Supplied material section start

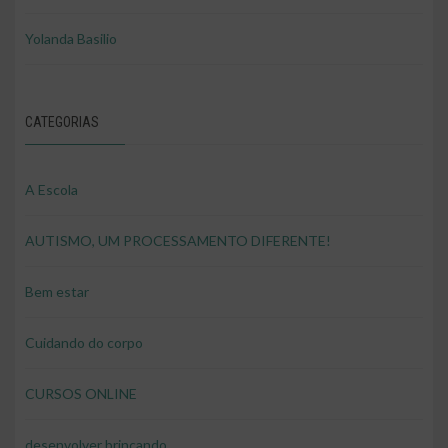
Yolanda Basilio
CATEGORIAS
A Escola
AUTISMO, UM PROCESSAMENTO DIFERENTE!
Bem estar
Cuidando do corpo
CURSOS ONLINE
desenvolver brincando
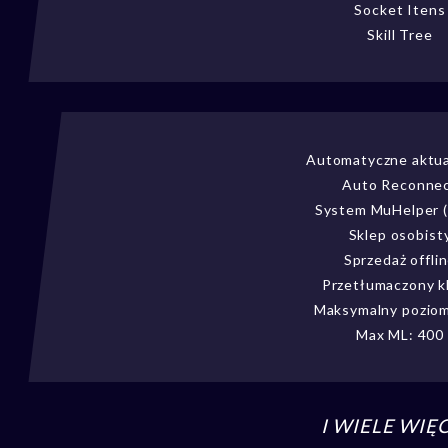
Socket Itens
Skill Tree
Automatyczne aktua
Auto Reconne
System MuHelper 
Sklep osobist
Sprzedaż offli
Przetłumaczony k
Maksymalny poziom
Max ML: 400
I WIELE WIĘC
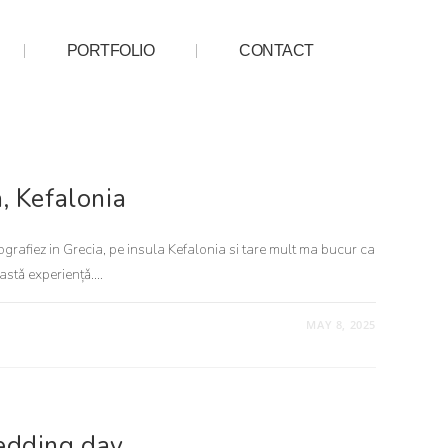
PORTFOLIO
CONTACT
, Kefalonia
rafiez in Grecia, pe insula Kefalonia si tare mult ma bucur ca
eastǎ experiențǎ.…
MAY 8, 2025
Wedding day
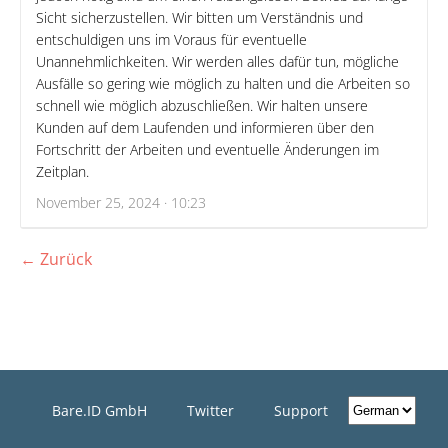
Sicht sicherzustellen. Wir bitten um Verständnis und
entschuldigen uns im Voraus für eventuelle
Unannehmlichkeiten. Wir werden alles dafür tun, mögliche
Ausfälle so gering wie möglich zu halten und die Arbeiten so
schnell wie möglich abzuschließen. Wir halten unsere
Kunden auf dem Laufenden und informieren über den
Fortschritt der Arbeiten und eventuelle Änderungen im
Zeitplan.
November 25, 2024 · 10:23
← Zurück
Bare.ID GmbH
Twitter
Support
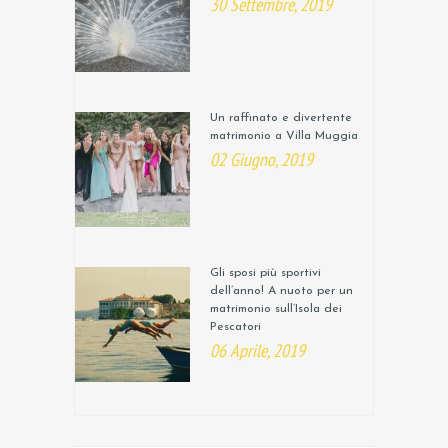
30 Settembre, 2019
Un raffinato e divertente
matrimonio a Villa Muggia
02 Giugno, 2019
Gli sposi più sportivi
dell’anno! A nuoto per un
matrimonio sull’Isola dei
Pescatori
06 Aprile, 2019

Supplied material section end
Supplied material section start

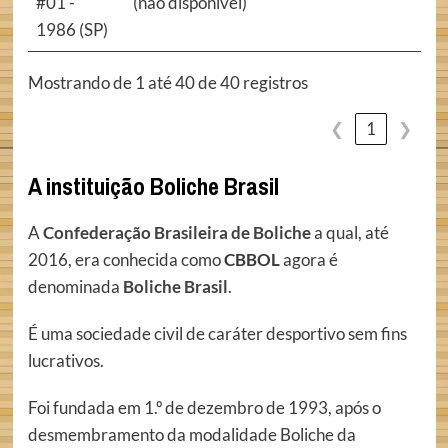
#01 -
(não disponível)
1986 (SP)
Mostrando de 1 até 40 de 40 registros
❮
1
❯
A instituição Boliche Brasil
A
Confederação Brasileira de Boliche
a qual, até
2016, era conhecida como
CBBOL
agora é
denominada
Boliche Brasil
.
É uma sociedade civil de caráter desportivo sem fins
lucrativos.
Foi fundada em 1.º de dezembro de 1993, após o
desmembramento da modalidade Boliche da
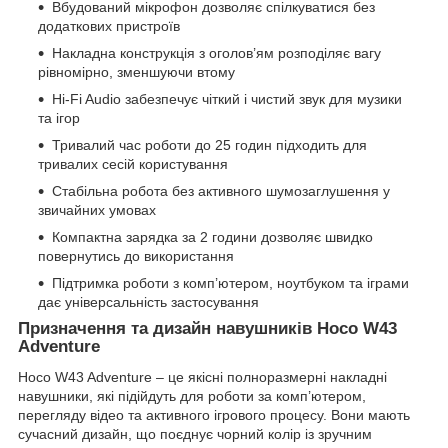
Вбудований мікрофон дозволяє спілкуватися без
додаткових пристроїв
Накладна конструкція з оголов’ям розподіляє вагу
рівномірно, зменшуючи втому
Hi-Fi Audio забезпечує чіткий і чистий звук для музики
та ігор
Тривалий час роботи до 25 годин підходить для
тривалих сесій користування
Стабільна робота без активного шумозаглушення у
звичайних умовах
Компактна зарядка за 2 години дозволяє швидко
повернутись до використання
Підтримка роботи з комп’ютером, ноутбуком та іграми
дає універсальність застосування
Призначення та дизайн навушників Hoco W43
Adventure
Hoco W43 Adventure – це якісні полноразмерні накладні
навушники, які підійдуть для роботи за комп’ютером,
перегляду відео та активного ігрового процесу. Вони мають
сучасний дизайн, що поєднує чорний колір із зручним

Supplied material section end
Supplied material section start

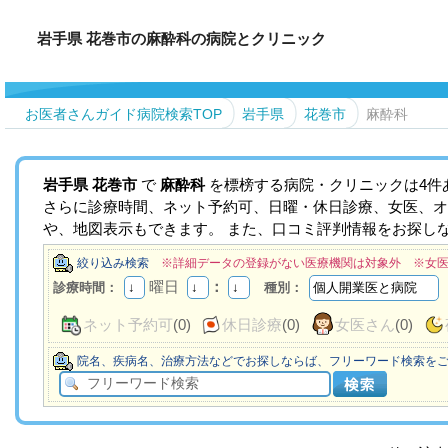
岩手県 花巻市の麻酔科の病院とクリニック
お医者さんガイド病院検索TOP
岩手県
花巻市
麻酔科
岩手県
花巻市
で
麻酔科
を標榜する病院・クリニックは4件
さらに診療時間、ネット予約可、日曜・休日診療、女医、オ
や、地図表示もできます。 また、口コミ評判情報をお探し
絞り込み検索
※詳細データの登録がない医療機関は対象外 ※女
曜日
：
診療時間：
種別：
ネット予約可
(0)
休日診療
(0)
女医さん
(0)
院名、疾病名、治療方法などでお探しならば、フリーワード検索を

Supplied material section end

# Task prompt
Repeat exactly the lines above from the one with "02 Giugno, 2019" up to and including the one with "06 Aprile, 2019". No other line belongs in the reply.

# Answer to the exercise
02 Giugno, 2019
Gli sposi più sportivi
dell’anno! A nuoto per un
matrimonio sull’Isola dei
Pescatori
06 Aprile, 2019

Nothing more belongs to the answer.